In fact, to my knowledge, in the three years that I’ve been traveling like this, this is the first time someone has ever called me a nigger.
(I say, “to my knowledge,” because people may have been calling me a nigger in other languages all this time and I didn’t know.)
Statistically, this tells me that, when it comes to this kind of thing, idiots are the exception out here in the wider world, not the rule.
Furthermore, when I thought about it I realized that this type of thing was what Indonesia was preparing me for.
Remember last year when I decided to stop making race an issue and decided to not take offense when people made ignorant and offensive remarks about my skin color?
All of that was preparing me for the drunk guy.
When I landed this job, a few friends asked me if there were Black people where I was going.
I answered everyone who asked me this question with, “I doubt it but I don’t know and I don’t care because it doesn’t matter and has no bearing on whether I go or not.”
I mean, come on. What am I gonna do? Find the Black people wherever I go and form a club?
I was one of only two Black people on the flight from New York to Moscow, and the other Black girl on the flight was with a white guy who I assumed was Russian.
I was the only Black person on the flight from Moscow to Yakutsk. And I’ve seen no other Black people in the month and a few days that I’ve been here.

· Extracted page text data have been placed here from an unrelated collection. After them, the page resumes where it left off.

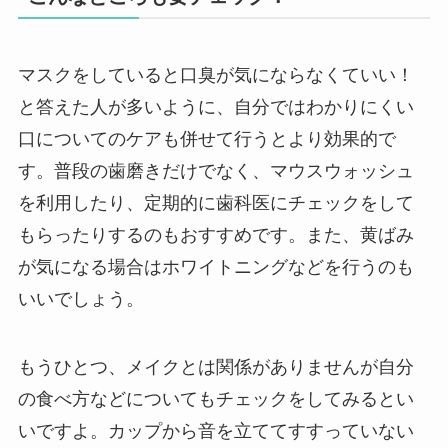
マスクをしていると口臭が気にならなくていい！
と答えた人が多いように、自分ではわかりにくい
口についてのケアも併せて行うとより効果的で
す。普段の歯磨きだけでなく、マウスウォッシュ
を利用したり、定期的に歯科医にチェックをして
もらったりするのもおすすめです。また、黄ばみ
が気になる場合はホワイトニングなどを行うのも
いいでしょう。
もうひとつ、メイクとは関係がありませんが自分
の食べ方などについてもチェックをしてみるとい
いですよ。カップから音を立ててすすっていない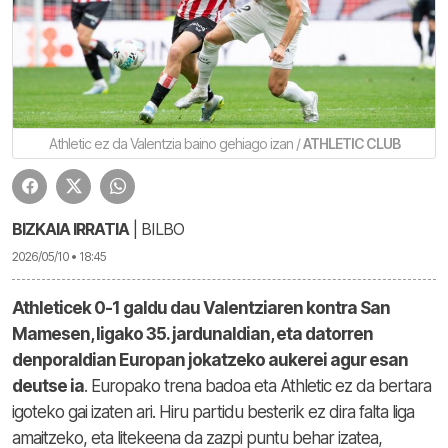
Athletic ez da Valentzia baino gehiago izan /
ATHLETIC CLUB
BIZKAIA IRRATIA
| BILBO
2026/05/10 • 18:45
Athleticek 0-1 galdu dau Valentziaren kontra San
Mamesen, ligako 35. jardunaldian, eta datorren
denporaldian Europan jokatzeko aukerei agur esan
deutse ia
. Europako trena badoa eta Athletic ez da bertara
igoteko gai izaten ari. Hiru partidu besterik ez dira falta liga
amaitzeko, eta litekeena da zazpi puntu behar izatea,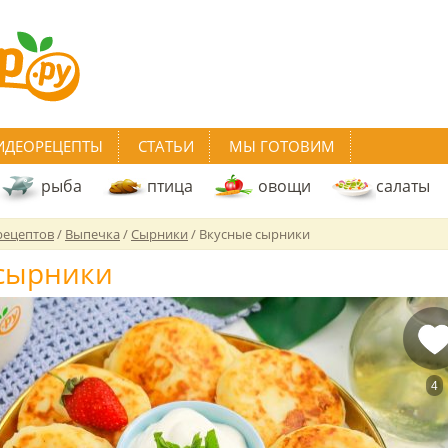
ИДЕОРЕЦЕПТЫ
СТАТЬИ
МЫ ГОТОВИМ
рыба
птица
овощи
салаты
рецептов
/
Выпечка
/
Сырники
/
Вкусные сырники
сырники
4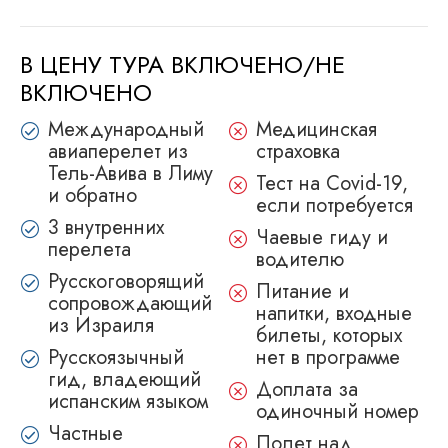
В ЦЕНУ ТУРА ВКЛЮЧЕНО/НЕ
ВКЛЮЧЕНО
Международный
Медицинская
авиаперелет из
страховка
Тель-Авива в Лиму
Тест на Covid-19,
и обратно
если потребуется
3 внутренних
Чаевые гиду и
перелета
водителю
Русскоговорящий
Питание и
сопровождающий
напитки, входные
из Израиля
билеты, которых
Русскоязычный
нет в программе
гид, владеющий
Доплата за
испанским языком
одиночный номер
Частные
Полет над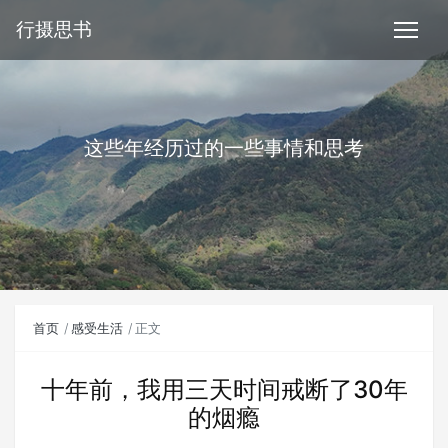
行摄思书
这些年经历过的一些事情和思考
首页
感受生活
正文
十年前，我用三天时间戒断了30年
的烟瘾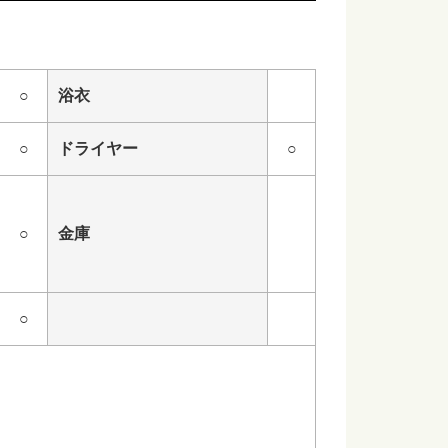
○
浴衣
○
ドライヤー
○
○
金庫
○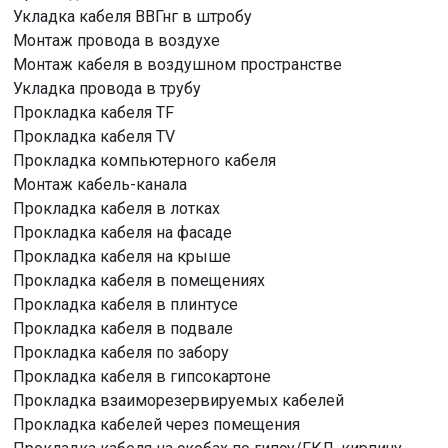
Укладка кабеля ВВГнг в штробу
Монтаж провода в воздухе
Монтаж кабеля в воздушном пространстве
Укладка провода в трубу
Прокладка кабеля TF
Прокладка кабеля TV
Прокладка компьютерного кабеля
Монтаж кабель-канала
Прокладка кабеля в лотках
Прокладка кабеля на фасаде
Прокладка кабеля на крыше
Прокладка кабеля в помещениях
Прокладка кабеля в плинтусе
Прокладка кабеля в подвале
Прокладка кабеля по забору
Прокладка кабеля в гипсокартоне
Прокладка взаиморезервируемых кабелей
Прокладка кабелей через помещения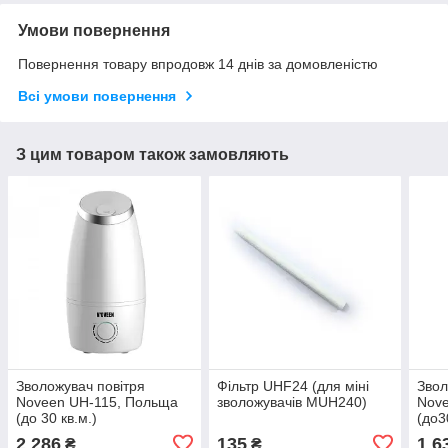
Умови повернення
Повернення товару впродовж 14 днів за домовленістю
Всі умови повернення
З цим товаром також замовляють
Зволожувач повітря
Фільтр UHF24 (для міні
Звол
Noveen UH-115, Польща
зволожувачів MUH240)
Nov
(до 30 кв.м.)
(до3
2 286
135
1 6
₴
₴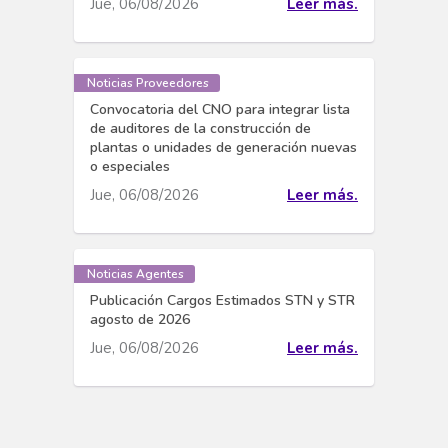
Jue, 06/08/2026
Leer más.
Noticias Proveedores
Convocatoria del CNO para integrar lista
de auditores de la construcción de
plantas o unidades de generación nuevas
o especiales
Jue, 06/08/2026
Leer más.
Noticias Agentes
Publicación Cargos Estimados STN y STR
agosto de 2026
Jue, 06/08/2026
Leer más.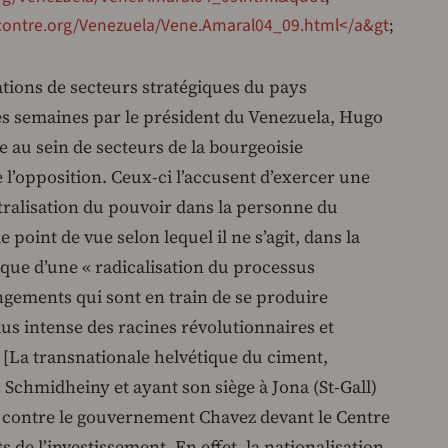
contre.org/Venezuela/Vene.Amaral04_09.html</a&gt
;
ations de secteurs stratégiques du pays
es semaines par le président du Venezuela, Hugo
 au sein de secteurs de la bourgeoisie
l’opposition. Ceux-ci l’accusent d’exercer une
tralisation du pouvoir dans la personne du
point de vue selon lequel il ne s’agit, dans la
 que d’une « radicalisation du processus
ngements qui sont en train de se produire
us intense des racines révolutionnaires et
 [La transnationale helvétique du ciment,
chmidheiny et ayant son siège à Jona (St-Gall)
9, contre le gouvernement Chavez devant le Centre
 de l’investissement. En effet, la nationalisation,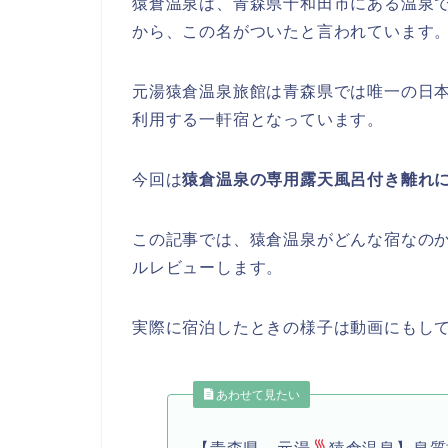
猿倉温泉は、青森県十和田市にある温泉
から、この名がついたと言われています
元湯猿倉温泉旅館は青森県では唯一の日
利用する一軒宿となっています。
今回は
猿倉温泉の専用露天風呂付き離れ
この記事では、猿倉温泉がどんな宿なの
ルレビューします。
実際に宿泊したときの様子は動画にもし
あわせて見たい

I notice these things; I’d be blind and stupid if I didn’t.
I’m aware of my color in so far as I know that encountering me is perhaps one of the very few opportunities that many people will have to see, meet or interact with a Black person, and I always want to represent my race well.
I don’t want anyone to see anything that I do, even across an airplane aisle, and think, “Typical Black person,” in a negative way. But that’s as far as my deliberateness with respect to my color goes.
In Moscow, I was barely spared a glance as I walked about the city, but here in Yakutsk people notice me and they aren’t shy about looking because I’m very obviously different from them; I’m unignorable.
That’s the same as it was in Indonesia and that type of behaviour no longer bothers me.
In fact, think about it rationally, I can’t blame people for staring at me because in an environment like this, I’m unusual.
If I see something unusual, I also want to stare at it. If it happens to be a person, I like to think that I have enough impulse control and decorum to not stare but not everyone has good impulse control and not every culture has the same norms of behaviour for what is considered polite.
The fact is, I want to go to places and do things that aren’t considered usual for people of my skin colour and if I had my choice, I wouldn’t stand out in those places.
But I do stand out.
And I’m not going to stop going to these places and doing these things because people stare at me or call me a nigger.
That would make me as big an idiot as any racist out there.
So I accept that I will stand out and that every now and then I may experience an unexpectedly ugly encounter like I did with the drunk guy.
I don’t care. I’ll keep going and doing and seeing and loving it all anyway.